» **Problem to solve**: The reply should hold every entry exactly as written and none of the pictures.

» **Dataset extract**:
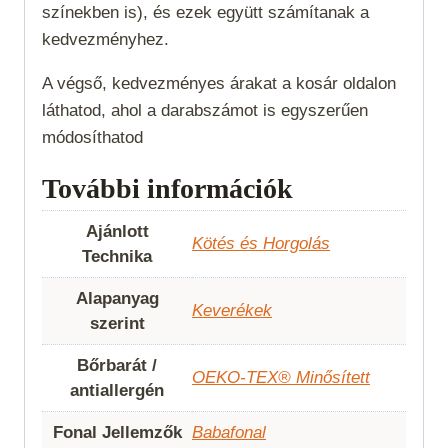
színekben is), és ezek együtt számítanak a
kedvezményhez.
A végső, kedvezményes árakat a kosár oldalon
láthatod, ahol a darabszámot is egyszerűen
módosíthatod
További információk
Ajánlott
Kötés és Horgolás
Technika
Alapanyag
Keverékek
szerint
Bőrbarát /
OEKO-TEX® Minősített
antiallergén
Fonal Jellemzők
Babafonal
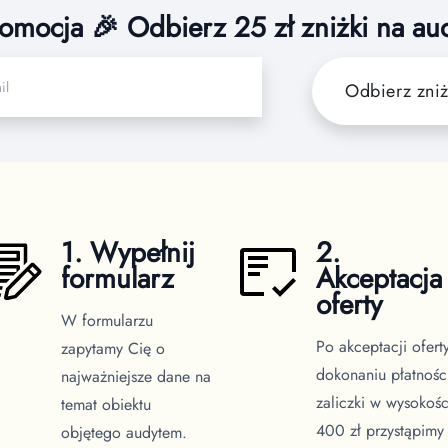
omocja 🎉 Odbierz 25 zł zniżki na au
Odbierz zni
1. Wypełnij
2.
formularz
Akceptacja
oferty
W formularzu
Po akceptacji oferty
zapytamy Cię o
dokonaniu płatnośc
najważniejsze dane na
zaliczki w wysokośc
temat obiektu
400 zł przystąpimy
objętego audytem.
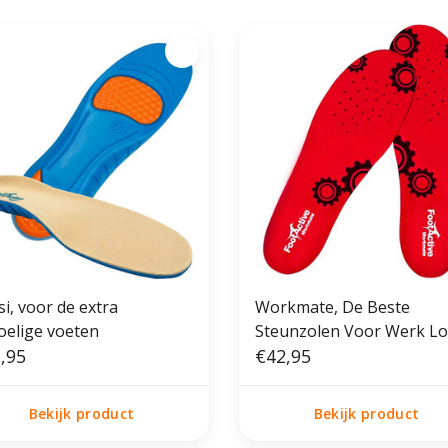
i, voor de extra
Workmate, De Beste
oelige voeten
Steunzolen Voor Werk L
,95
Staan
€42,95
Bekijk product
Bekijk product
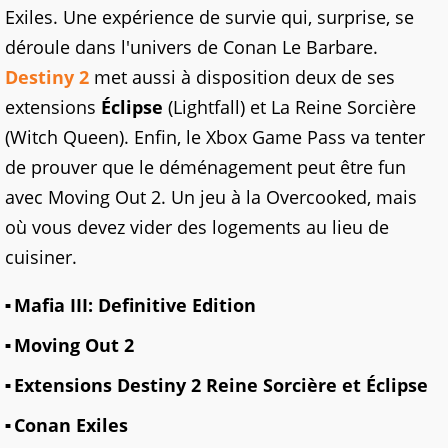
Exiles. Une expérience de survie qui, surprise, se
déroule dans l'univers de Conan Le Barbare.
Destiny 2
met aussi à disposition deux de ses
extensions
Éclipse
(Lightfall) et La Reine Sorcière
(Witch Queen). Enfin, le Xbox Game Pass va tenter
de prouver que le déménagement peut être fun
avec Moving Out 2. Un jeu à la Overcooked, mais
où vous devez vider des logements au lieu de
cuisiner.
Mafia III: Definitive Edition
Moving Out 2
Extensions Destiny 2 Reine Sorcière et Éclipse
Conan Exiles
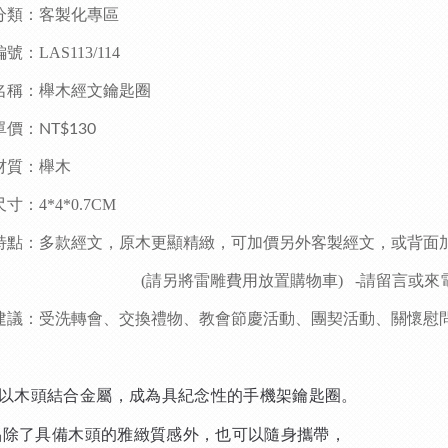
分類：客製化專區
號：LAS113/114
名稱：櫸木經文鑰匙圈
單價：
NT$130
材質：櫸木
寸：4*4*0.7CM
特點：多款經文，原木更顯精緻，可加價另外客製經文，或背面
(請另將雷雕費用放置購物車)
-請留言或來
建議：受洗轉會、交換禮物
、
教會節慶活動、團契活動、關懷慰
以木頭結合金屬，成為具紀念性的手機架鑰匙圈。
除了具備木頭的雅緻質感外，也可以隨身攜帶，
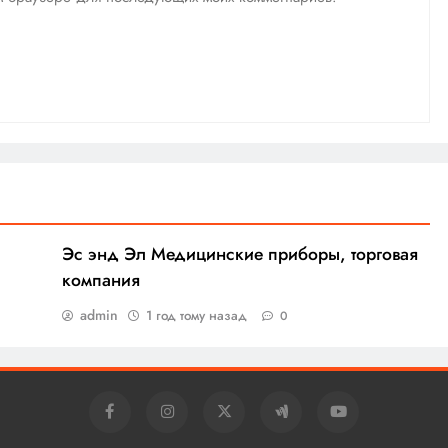
Эс энд Эл Медицинские приборы, торговая
компания
admin
1 год тому назад
0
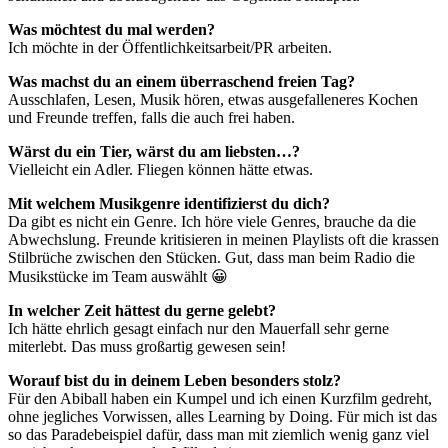
Was möchtest du mal werden?
Ich möchte in der Öffentlichkeitsarbeit/PR arbeiten.
Was machst du an einem überraschend freien Tag?
Ausschlafen, Lesen, Musik hören, etwas ausgefalleneres Kochen
und Freunde treffen, falls die auch frei haben.
Wärst du ein Tier, wärst du am liebsten…?
Vielleicht ein Adler. Fliegen können hätte etwas.
Mit welchem Musikgenre identifizierst du dich?
Da gibt es nicht ein Genre. Ich höre viele Genres, brauche da die
Abwechslung. Freunde kritisieren in meinen Playlists oft die krassen
Stilbrüche zwischen den Stücken. Gut, dass man beim Radio die
Musikstücke im Team auswählt 😀
In welcher Zeit hättest du gerne gelebt?
Ich hätte ehrlich gesagt einfach nur den Mauerfall sehr gerne
miterlebt. Das muss großartig gewesen sein!
Worauf bist du in deinem Leben besonders stolz?
Für den Abiball haben ein Kumpel und ich einen Kurzfilm gedreht,
ohne jegliches Vorwissen, alles Learning by Doing. Für mich ist das
so das Paradebeispiel dafür, dass man mit ziemlich wenig ganz viel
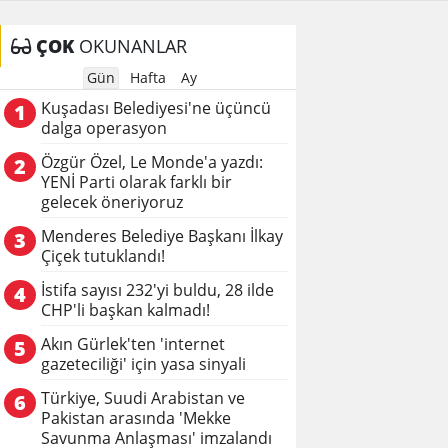
ÇOK
OKUNANLAR
Gün
Hafta
Ay
Kuşadası Belediyesi'ne üçüncü
1
dalga operasyon
Özgür Özel, Le Monde'a yazdı:
2
YENİ Parti olarak farklı bir
gelecek öneriyoruz
Menderes Belediye Başkanı İlkay
3
Çiçek tutuklandı!
İstifa sayısı 232'yi buldu, 28 ilde
4
CHP'li başkan kalmadı!
Akın Gürlek'ten 'internet
5
gazeteciliği' için yasa sinyali
Türkiye, Suudi Arabistan ve
6
Pakistan arasında 'Mekke
Savunma Anlaşması' imzalandı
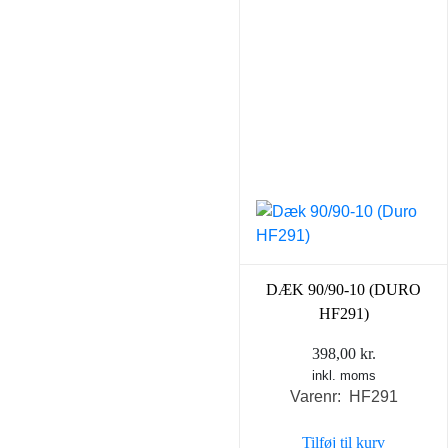
DÆK 90/90-10 (DURO
HF291)
398,00
kr.
inkl. moms
Varenr: HF291
Tilføj til kurv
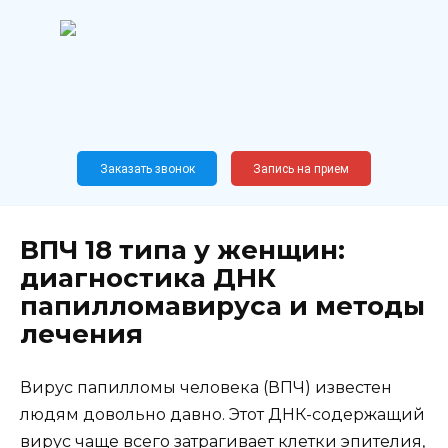
Перейти
к
содержанию
Широкопрофильный
медицинский центр
Москва,
Новослободская, 62, к12
Заказать звонок
Запись на прием
ВПЧ 18 типа у женщин:
диагностика ДНК
папилломавируса и методы
лечения
Вирус папилломы человека (ВПЧ) известен
людям довольно давно. Этот ДНК-содержащий
вирус чаще всего затрагивает клетки эпителия,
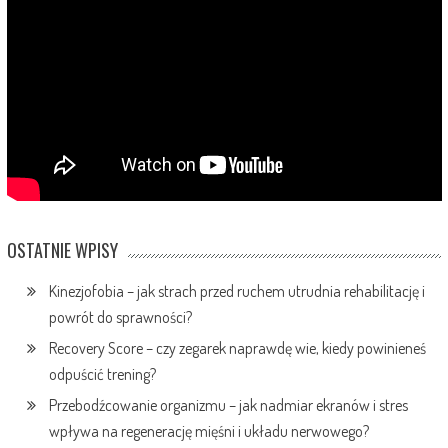
OSTATNIE WPISY
Kinezjofobia – jak strach przed ruchem utrudnia rehabilitację i
powrót do sprawności?
Recovery Score – czy zegarek naprawdę wie, kiedy powinieneś
odpuścić trening?
Przebodźcowanie organizmu – jak nadmiar ekranów i stres
wpływa na regenerację mięśni i układu nerwowego?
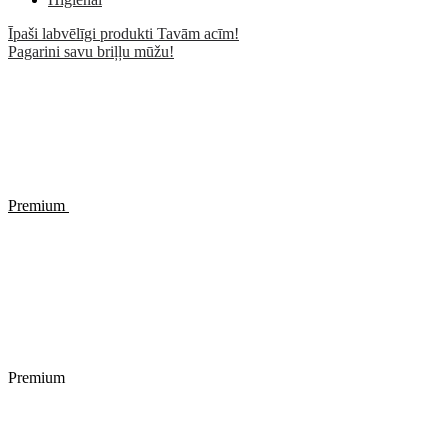
Īpaši labvēlīgi produkti Tavām acīm!
Pagarini savu briļļu mūžu!
Premium
Premium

» **Solution to the problem**:
színekben is), és ezek együtt számítanak a
kedvezményhez.
A végső, kedvezményes árakat a kosár oldalon
láthatod, ahol a darabszámot is egyszerűen
módosíthatod
További információk
Ajánlott
Kötés és Horgolás
Technika
Alapanyag
Keverékek
szerint
Bőrbarát /
OEKO-TEX® Minősített
antiallergén
Fonal Jellemzők
Babafonal
omocja 🎉 Odbierz 25 zł zniżki na au
Odbierz zni
1. Wypełnij
2.
formularz
Akceptacja
oferty
W formularzu
Po akceptacji oferty
zapytamy Cię o
dokonaniu płatnośc
najważniejsze dane na
zaliczki w wysokośc
temat obiektu
400 zł przystąpimy
objętego audytem.
i, voor de extra
Workmate, De Beste
oelige voeten
Steunzolen Voor Werk L
,95
Staan
€42,95
Bekijk product
Bekijk product
Exiles. Une expérience de survie qui, surprise, se
déroule dans l'univers de Conan Le Barbare.
Destiny 2
met aussi à disposition deux de ses
extensions
Éclipse
(Lightfall) et La Reine Sorcière
(Witch Queen). Enfin, le Xbox Game Pass va tenter
de prouver que le déménagement peut être fun
avec Moving Out 2. Un jeu à la Overcooked, mais
où vous devez vider des logements au lieu de
cuisiner.
Mafia III: Definitive Edition
Moving Out 2
Extensions Destiny 2 Reine Sorcière et Éclipse
Conan Exiles
分類：客製化專區
號：LAS113/114
名稱：櫸木經文鑰匙圈
單價：
NT$130
材質：櫸木
寸：4*4*0.7CM
特點：多款經文，原木更顯精緻，可加價另外客製經文，或背面
(請另將雷雕費用放置購物車)
-請留言或來
建議：受洗轉會、交換禮物
、
教會節慶活動、團契活動、關懷慰
以木頭結合金屬，成為具紀念性的手機架鑰匙圈。
除了具備木頭的雅緻質感外，也可以隨身攜帶，
Эс энд Эл Медицинские приборы, торговая
компания
admin
1 год тому назад
0
Was möchtest du mal werden?
Ich möchte in der Öffentlichkeitsarbeit/PR arbeiten.
Was machst du an einem überraschend freien Tag?
Ausschlafen, Lesen, Musik hören, etwas ausgefalleneres Kochen
und Freunde treffen, falls die auch frei haben.
Wärst du ein Tier, wärst du am liebsten…?
Vielleicht ein Adler. Fliegen können hätte etwas.
Mit welchem Musikgenre identifizierst du dich?
Da gibt es nicht ein Genre. Ich höre viele Genres, brauche da die
Abwechslung. Freunde kritisieren in meinen Playlists oft die krassen
Stilbrüche zwischen den Stücken. Gut, dass man beim Radio die
Musikstücke im Team auswählt 😀
In welcher Zeit hättest du gerne gelebt?
Ich hätte ehrlich gesagt einfach nur den Mauerfall sehr gerne
miterlebt. Das muss großartig gewesen sein!
Worauf bist du in deinem Leben besonders stolz?
Für den Abiball haben ein Kumpel und ich einen Kurzfilm gedreht,
ohne jegliches Vorwissen, alles Learning by Doing. Für mich ist das
so das Paradebeispiel dafür, dass man mit ziemlich wenig ganz viel
ÇOK
OKUNANLAR
Gün
Hafta
Ay
Kuşadası Belediyesi'ne üçüncü
1
dalga operasyon
Özgür Özel, Le Monde'a yazdı:
2
YENİ Parti olarak farklı bir
gelecek öneriyoruz
Menderes Belediye Başkanı İlkay
3
Çiçek tutuklandı!
İstifa sayısı 232'yi buldu, 28 ilde
4
CHP'li başkan kalmadı!
Akın Gürlek'ten 'internet
5
gazeteciliği' için yasa sinyali
Türkiye, Suudi Arabistan ve
6
Pakistan arasında 'Mekke
Savunma Anlaşması' imzalandı
DÆK 90/90-10 (DURO
HF291)
398,00
kr.
inkl. moms
Varenr: HF291
Tilføj til kurv
Перейти
к
содержанию
Широкопрофильный
медицинский центр
Москва,
Новослободская, 62, к12
Заказать звонок
Запись на прием
ВПЧ 18 типа у женщин:
диагностика ДНК
папилломавируса и методы
лечения
Вирус папилломы человека (ВПЧ) известен
людям довольно давно. Этот ДНК-содержащий
вирус чаще всего затрагивает клетки эпителия,
OSTATNIE WPISY
Kinezjofobia – jak strach przed ruchem utrudnia rehabilitację i
powrót do sprawności?
Recovery Score – czy zegarek naprawdę wie, kiedy powinieneś
odpuścić trening?
Przebodźcowanie organizmu – jak nadmiar ekranów i stres
wpływa na regenerację mięśni i układu nerwowego?
Īpaši labvēlīgi produkti Tavām acīm!
Pagarini savu briļļu mūžu!
Premium
Premium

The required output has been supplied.